安倍首相が「一億総活躍社会を目指す」と宣言したのは、2015年9月の記者会見であった。
自民党総裁戦で無投票再選された会見で、「アベノミクスは第2ステージに移る」として、「一億総活躍プラン」の中身を「新3本の矢」に差し替えた。
アベノミクスの最初の3本の矢は、「超金融緩和によるダフレ脱却」であるが、3年たっても【ダフレからに離脱は見通しがたたず、経済の好循環は起こらない。

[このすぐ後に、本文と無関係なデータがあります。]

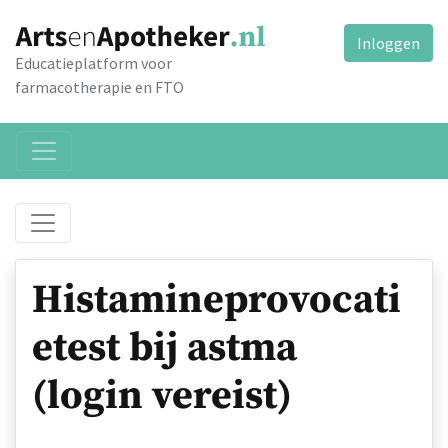
Inloggen
Educatieplatform voor
farmacotherapie en FTO
Histamineprovocati
etest bij astma
(login vereist)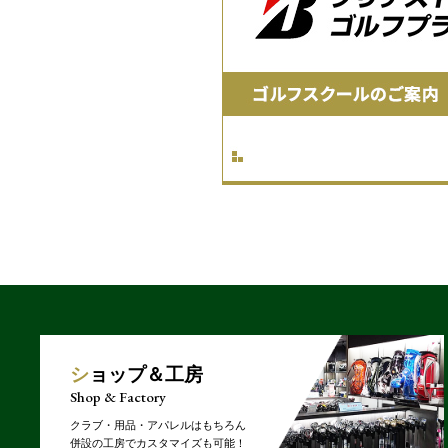
ショップ＆工房
Shop & Factory
クラブ・用品・アパレルはもちろん
併設の工房でカスタマイズも可能！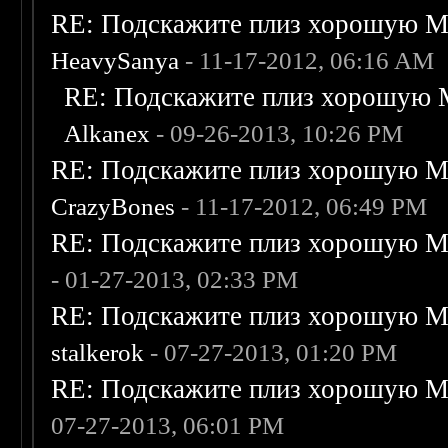
RE: Подскажите плиз хорошую Me
HeavySanya
- 11-17-2012, 06:16 AM
RE: Подскажите плиз хорошую M
Alkanex
- 09-26-2013, 10:26 PM
RE: Подскажите плиз хорошую Me
CrazyBones
- 11-17-2012, 06:49 PM
RE: Подскажите плиз хорошую Me
- 01-27-2013, 02:33 PM
RE: Подскажите плиз хорошую Me
stalkerok
- 07-27-2013, 01:20 PM
RE: Подскажите плиз хорошую Me
07-27-2013, 06:01 PM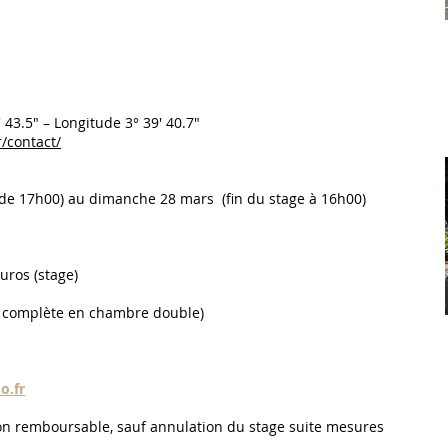
43.5″ – Longitude 3° 39′ 40.7″
r/contact/
r de 17h00) au dimanche 28 mars (fin du stage à 16h00)
uros (stage)
 complète en chambre double)
o.fr
on remboursable, sauf annulation du stage suite mesures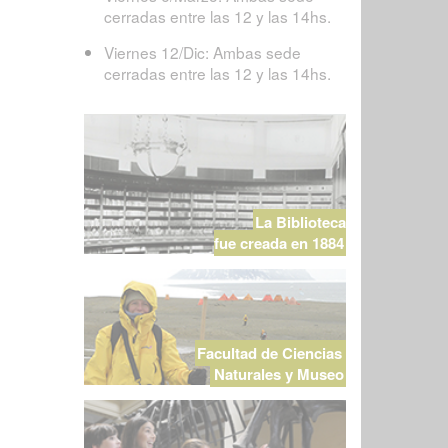
cerradas entre las 12 y las 14hs.
Viernes 12/Dic: Ambas sede
cerradas entre las 12 y las 14hs.
La Biblioteca
fue creada en 1884
Facultad de Ciencias
Naturales y Museo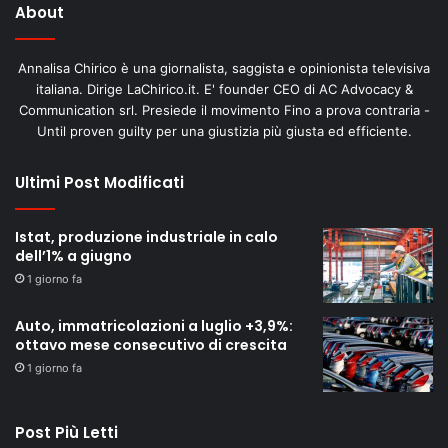
About
Annalisa Chirico è una giornalista, saggista e opinionista televisiva
italiana. Dirige LaChirico.it. E' founder CEO di AC Advocacy &
Communication srl. Presiede il movimento Fino a prova contraria -
Until proven guilty per una giustizia più giusta ed efficiente.
Ultimi Post Modificati
Istat, produzione industriale in calo
dell’1% a giugno
1 giorno fa
Auto, immatricolazioni a luglio +3,9%:
ottavo mese consecutivo di crescita
1 giorno fa
Post Più Letti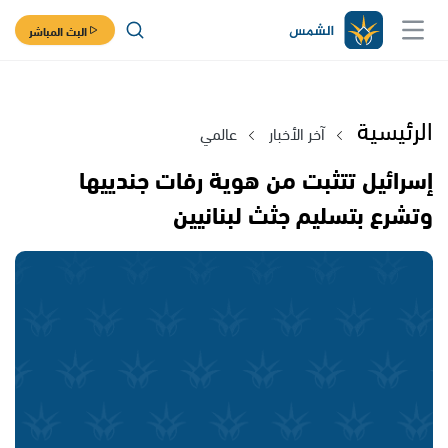
البث المباشر
الرئيسية
آخر الأخبار
عالمي
إسرائيل تتثبت من هوية رفات جندييها
وتشرع بتسليم جثث لبنانيين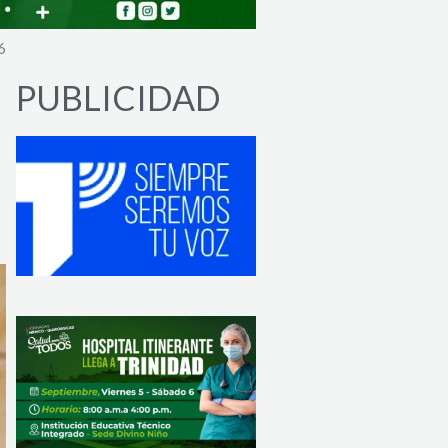
6
PUBLICIDAD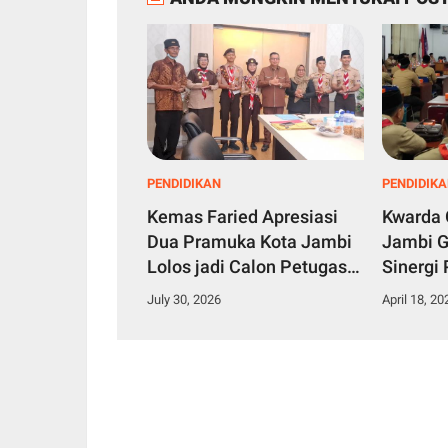
PENDIDIKAN
PENDIDIK
Kemas Faried Apresiasi
Kwarda 
Dua Pramuka Kota Jambi
Jambi G
Lolos jadi Calon Petugas
Sinergi
Upacara Pembukaan
jadi Fo
July 30, 2026
April 18, 20
Jambore Nasional XII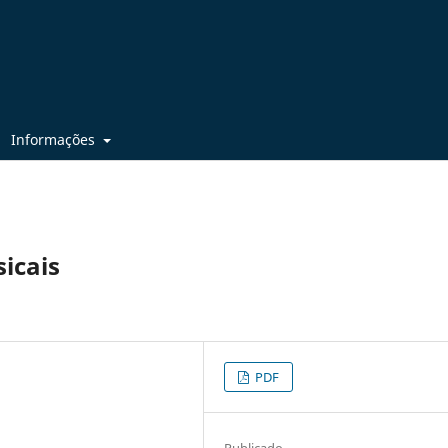
Informações
sicais
PDF
Publicado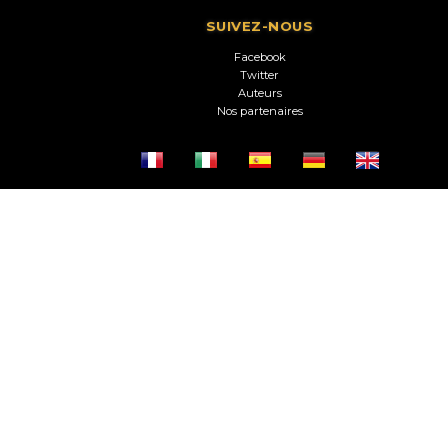
SUIVEZ-NOUS
Facebook
Twitter
Auteurs
Nos partenaires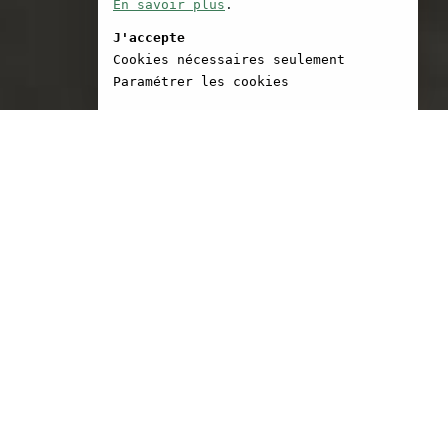
En savoir plus
.
J'accepte
Cookies nécessaires seulement
Paramétrer les cookies
go (Portugal) en 1949. Il
études d’Ingénieur et de
ans l’Ecole de Cinéma au
oire National. Il dirige
à Coimbra, les Cineclubs
ra et de porto.
ons à Cannes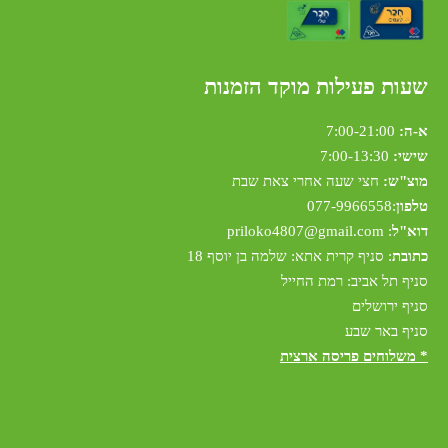
שעות פעילות מוקד הזמנות
א-ה:
7:00-21:00
שישי:
7:00-13:30
מוצ"ש:
חצי שעה אחרי צאת שבת
טלפון
:
077-9966558
דוא"ל
:
riloko4807@gmail.com
p
כתובת
: סניף קרית אתא: שלמה בן יוסף 18
סניף תל אביב: רמת החייל
סניף ירושלים
סניף באר שבע
* משלוחים פריסה ארצית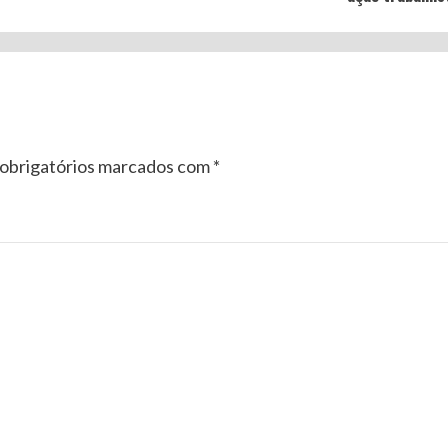
obrigatórios marcados com
*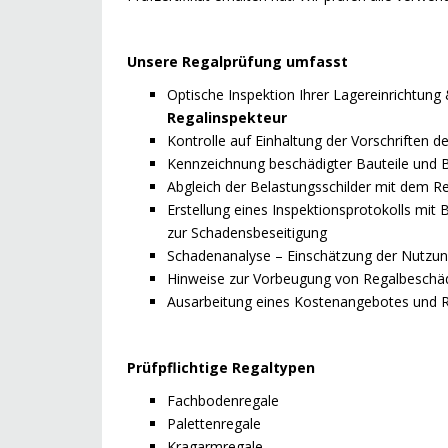
Unsere Regalprüfung umfasst
Optische Inspektion Ihrer Lagereinrichtung
Regalinspekteur
Kontrolle auf Einhaltung der Vorschriften
Kennzeichnung beschädigter Bauteile und 
Abgleich der Belastungsschilder mit dem 
Erstellung eines Inspektionsprotokolls mi
zur Schadensbeseitigung
Schadenanalyse – Einschätzung der Nutzun
Hinweise zur Vorbeugung von Regalbeschä
Ausarbeitung eines Kostenangebotes und 
Prüfpflichtige Regaltypen
Fachbodenregale
Palettenregale
Kragarmregale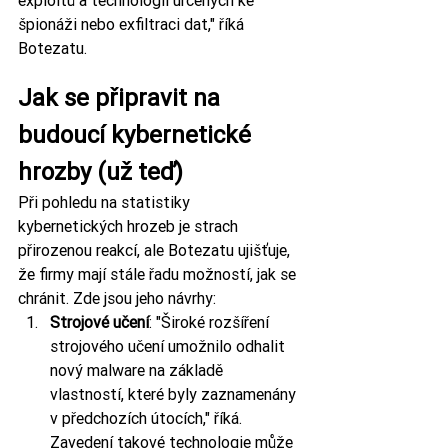
špionáži nebo exfiltraci dat," říká 
Botezatu.
Jak se připravit na 
budoucí kybernetické 
hrozby (už teď)
Při pohledu na statistiky 
kybernetických hrozeb je strach 
přirozenou reakcí, ale Botezatu ujišťuje, 
že firmy mají stále řadu možností, jak se 
chránit. Zde jsou jeho návrhy:
Strojové učení
: "Široké rozšíření 
strojového učení umožnilo odhalit 
nový malware na základě 
vlastností, které byly zaznamenány 
v předchozích útocích," říká.
Zavedení takové technologie může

】
景気テコ入れの公共工事のバラマキ政策は「工事費の高騰を招き」、全国での工事の遅れ、特に【東北地方の津波災害からの復興にブレーキ】をかけてしまった。
第3の矢の「経済成長戦略」は、未だに姿が見えず、研究段階にとどまる。
安倍内閣の2年9か月の成果は、お粗末の一言につきるが、野党のバラバラ状態に助けられて、内閣支持率は無風状態で維持している。
しかし、このまま「経済の好循環を期待」しているだけでは、国民から見放されるのは時間の問題である。
そこで、国民の誰もが期待する政策目標を広く集めて、それを「威勢の良いスローガン」に仕立てる事で、マインドの向上を図ろうとの作戦である。
野党が全く取り上げてこなかった「少子化対策」を前面に掲げて、「50年後の一億人の日本人口」を目標にしようと、高々と掲げた。
50年後の人口が8600万人に減ってしまうのを「少子化対策」を打ち出して挑戦しようというのである。
「アベノミクスの失敗」を表に出さずに、第2ステージに移るとの言い方も、安倍内閣ならではの「イメージコントロール作戦」の一環である。
「名目GDP目標600兆円」をかかげるなど、国民の目を幻惑する術を心得ている。
現在の500兆円のGDPを、毎年3%名目成長率を達成することで、2020年代の初めには達成できる計算だ。
経済界からは、ありえない数値目標だとの非難が多いが、物価上昇率目標が2%になれば、実質経済成長率は1%程度で実現可能になる。
現実的には、物価上昇率目標2%は黒田日銀総裁の公約であるが、2017年の後半以降に実現すると、粘り腰を見せている。
では、物価上昇率2%、経済成長率1%以上を継続的に実現できる「具体的政策」は何があるのだろうか。
それは、「積極的に人への投資」政策であり、今までの視野に入れなかった「働く人への給与配分を大幅に増加」させる政策である。
謳い文句としては「同一労働同一賃金」を言い出して、「一億総活躍プラン」で実行政策をうちだす姿勢でいる。
正社員よりも4割も実質賃金が低い「非正規雇用社員」の給与を政府の介入で「強制的に引き上げる制度」を実現すれば、企業の人件費負担が増加する。